> **Exercise directions**: Apart from the images, the records below need to be copied exactly.

> **Data in this exercise**:

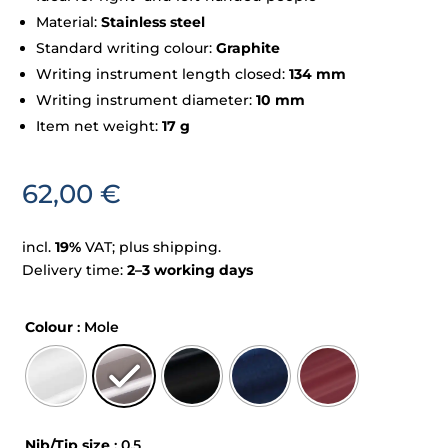
Material:
Stainless steel
Standard writing colour:
Graphite
Writing instrument length closed:
134 mm
Writing instrument diameter:
10 mm
Item net weight:
17 g
62,00
€
incl.
19%
VAT; plus shipping.
Delivery time:
2–3 working days
Colour
: Mole
Nib/Tip size
: 0,5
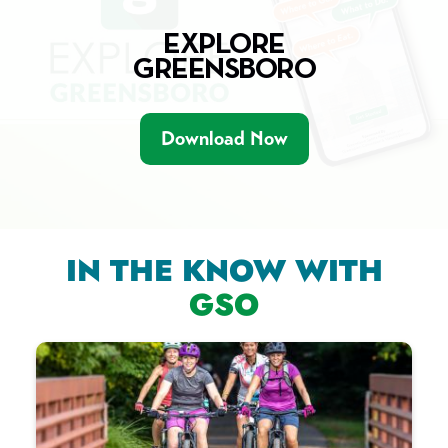
EXPLORE
GREENSBORO
Download Now
IN THE KNOW WITH
GSO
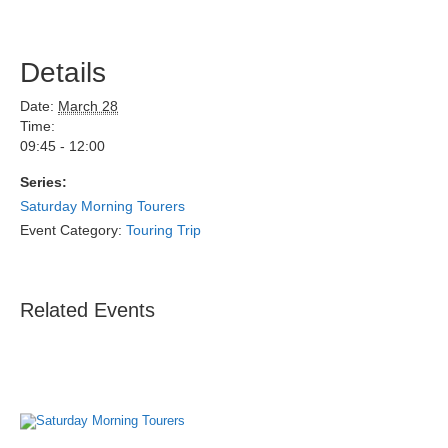
Details
Date:
March 28
Time:
09:45 - 12:00
Series:
Saturday Morning Tourers
Event Category:
Touring Trip
Related Events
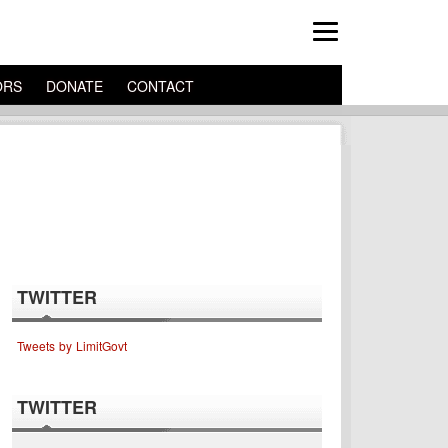
ORS
DONATE
CONTACT
TWITTER
Tweets by LimitGovt
TWITTER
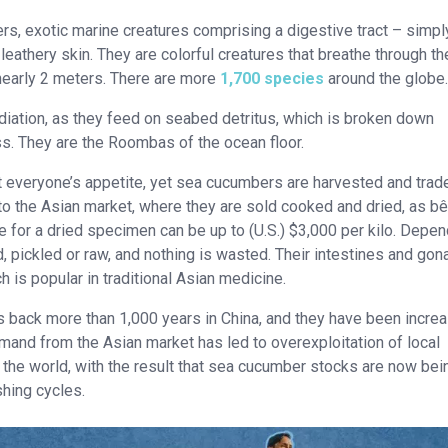
rs, exotic marine creatures comprising a digestive tract – simpl
leathery skin. They are colorful creatures that breathe through th
 nearly 2 meters. There are more
1,700 species
around the globe.
diation, as they feed on seabed detritus, which is broken down
ess. They are the Roombas of the ocean floor.
t everyone’s appetite, yet sea cucumbers are harvested and trad
 to the Asian market, where they are sold cooked and dried, as b
ce for a dried specimen can be up to (U.S.) $3,000 per kilo. Depe
, pickled or raw, and nothing is wasted. Their intestines and go
h is popular in traditional Asian medicine.
 back more than 1,000 years in China, and they have been increa
emand from the Asian market has led to overexploitation of local
n the world, with the result that sea cucumber stocks are now bei
hing cycles.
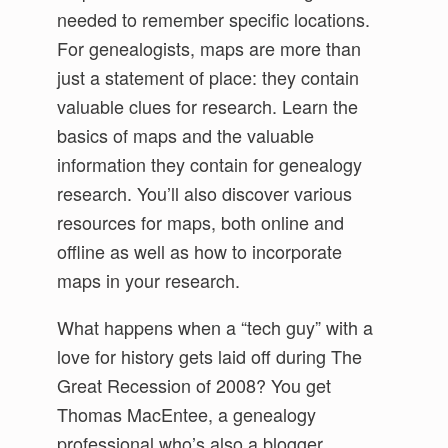
needed to remember specific locations.
For genealogists, maps are more than
just a statement of place: they contain
valuable clues for research. Learn the
basics of maps and the valuable
information they contain for genealogy
research. You’ll also discover various
resources for maps, both online and
offline as well as how to incorporate
maps in your research.
What happens when a “tech guy” with a
love for history gets laid off during The
Great Recession of 2008? You get
Thomas MacEntee, a genealogy
professional who’s also a blogger,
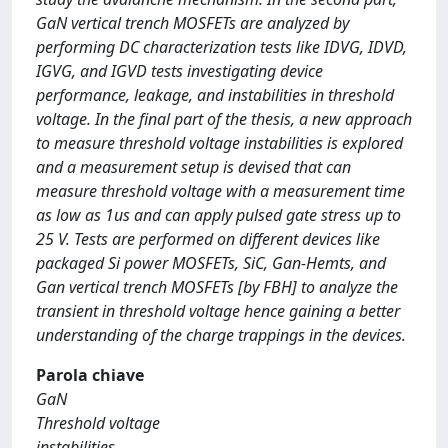
GaN vertical trench MOSFETs are analyzed by
performing DC characterization tests like IDVG, IDVD,
IGVG, and IGVD tests investigating device
performance, leakage, and instabilities in threshold
voltage. In the final part of the thesis, a new approach
to measure threshold voltage instabilities is explored
and a measurement setup is devised that can
measure threshold voltage with a measurement time
as low as 1us and can apply pulsed gate stress up to
25 V. Tests are performed on different devices like
packaged Si power MOSFETs, SiC, Gan-Hemts, and
Gan vertical trench MOSFETs [by FBH] to analyze the
transient in threshold voltage hence gaining a better
understanding of the charge trappings in the devices.
Parola chiave
GaN
Threshold voltage
instabilities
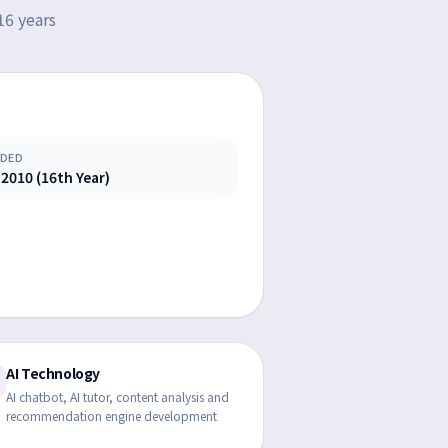
16 years
DED
 2010 (16th Year)
AI Technology
AI chatbot, AI tutor, content analysis and
recommendation engine development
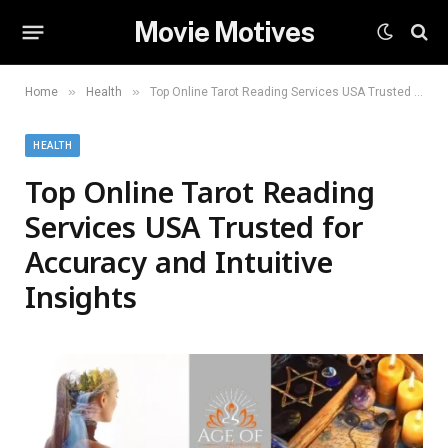
Movie Motives
»
»
Home
Health
Top Online Tarot Reading Services USA Trusted for Accuracy and Intuitive Insights
HEALTH
Top Online Tarot Reading
Services USA Trusted for
Accuracy and Intuitive
Insights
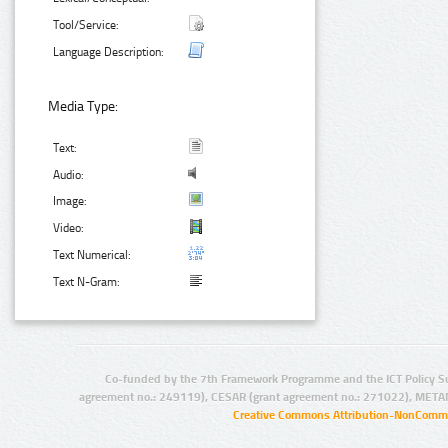
Tool/Service:
Language Description:
Media Type:
Text:
Audio:
Image:
Video:
Text Numerical:
Text N-Gram:
Co-funded by the 7th Framework Programme and the ICT Policy S
agreement no.: 249119), CESAR (grant agreement no.: 271022), META
Creative Commons Attribution-NonCommer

> **Answer for the task**:
Material:
Stainless steel
Standard writing colour:
Graphite
Writing instrument length closed:
134 mm
Writing instrument diameter:
10 mm
Item net weight:
17 g
62,00
€
incl.
19%
VAT; plus shipping.
Delivery time:
2–3 working days
Colour
: Mole
Nib/Tip size
: 0,5
EXPLORE
GREENSBORO
Download Now
IN THE KNOW WITH
GSO
Details
Date:
March 28
Time:
09:45 - 12:00
Series:
Saturday Morning Tourers
Event Category:
Touring Trip
Related Events
ORS
DONATE
CONTACT
TWITTER
Tweets by LimitGovt
TWITTER
rs, exotic marine creatures comprising a digestive tract – simpl
leathery skin. They are colorful creatures that breathe through th
 nearly 2 meters. There are more
1,700 species
around the globe.
diation, as they feed on seabed detritus, which is broken down
ess. They are the Roombas of the ocean floor.
t everyone’s appetite, yet sea cucumbers are harvested and trad
 to the Asian market, where they are sold cooked and dried, as b
ce for a dried specimen can be up to (U.S.) $3,000 per kilo. Depe
, pickled or raw, and nothing is wasted. Their intestines and go
h is popular in traditional Asian medicine.
 back more than 1,000 years in China, and they have been increa
emand from the Asian market has led to overexploitation of local
n the world, with the result that sea cucumber stocks are now bei
hing cycles.
needed to remember specific locations.
For genealogists, maps are more than
just a statement of place: they contain
valuable clues for research. Learn the
basics of maps and the valuable
information they contain for genealogy
research. You’ll also discover various
resources for maps, both online and
offline as well as how to incorporate
maps in your research.
What happens when a “tech guy” with a
love for history gets laid off during The
Great Recession of 2008? You get
Thomas MacEntee, a genealogy
professional who’s also a blogger,
GaN vertical trench MOSFETs are analyzed by
performing DC characterization tests like IDVG, IDVD,
IGVG, and IGVD tests investigating device
performance, leakage, and instabilities in threshold
voltage. In the final part of the thesis, a new approach
to measure threshold voltage instabilities is explored
and a measurement setup is devised that can
measure threshold voltage with a measurement time
as low as 1us and can apply pulsed gate stress up to
25 V. Tests are performed on different devices like
packaged Si power MOSFETs, SiC, Gan-Hemts, and
Gan vertical trench MOSFETs [by FBH] to analyze the
transient in threshold voltage hence gaining a better
understanding of the charge trappings in the devices.
Parola chiave
GaN
Threshold voltage
instabilities
16 years
DED
 2010 (16th Year)
AI Technology
AI chatbot, AI tutor, content analysis and
recommendation engine development
Movie Motives
»
»
Home
Health
Top Online Tarot Reading Services USA Trusted for Accuracy and Intuitive Insights
HEALTH
Top Online Tarot Reading
Services USA Trusted for
Accuracy and Intuitive
Insights
Tool/Service:
Language Description:
Media Type:
Text:
Audio:
Image:
Video:
Text Numerical:
Text N-Gram:
Co-funded by the 7th Framework Programme and the ICT Policy S
agreement no.: 249119), CESAR (grant agreement no.: 271022), META
Creative Commons Attribution-NonCommer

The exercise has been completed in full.